Adults with serious mental illness have higher rates of chronic disease and die significantly sooner than the general population. In the District of Columbia, Department of Mental Health clients die at average at age 54 - 18 years younger than the average DC resident. NORC is working with the District of Columbia Department of Health and the District of Columbia Department of Mental Health to design, implement, and evaluate an integrated behavioral health/primary care (BH/PC) project at three outpatient ambulatory clinics in the District of Columbia.
The Chronic Care Initiative in Mental Health (CCIMH) applies an integrated care model which provides evidence-driven medical management, self-management education and health system navigation support.

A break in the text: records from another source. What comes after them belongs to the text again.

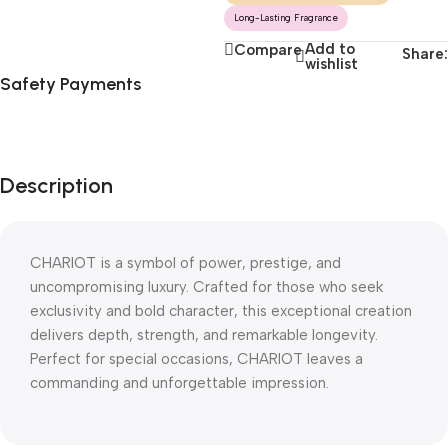
Long-Lasting Fragrance
Add to
Compare
Share:
wishlist
Safety Payments
Description
CHARIOT is a symbol of power, prestige, and
uncompromising luxury. Crafted for those who seek
exclusivity and bold character, this exceptional creation
delivers depth, strength, and remarkable longevity.
Perfect for special occasions, CHARIOT leaves a
commanding and unforgettable impression.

The main components of the CCIMH program are:
- Medical management services: Nurse practitioners deliver diabetes and cardiovascular disease medical management services with integrated self-care management education on site at the mental health clinics.
- Preventive care services. Routine health screenings for diabetes and cardiovascular risk factors, health status and health self-management beliefs.
- Self-management education: Participants receive face-to-face risk factor-self-management education.
Data is collected from participants at subsequent six month intervals. Ongoing analyses examine the effects of CCIMH participation on clinical health outcomes (BMI, HbA1c, Cholesterol, Blood Pressure), self-reported health, emergency room use and hospitalization rates, and medication adherence.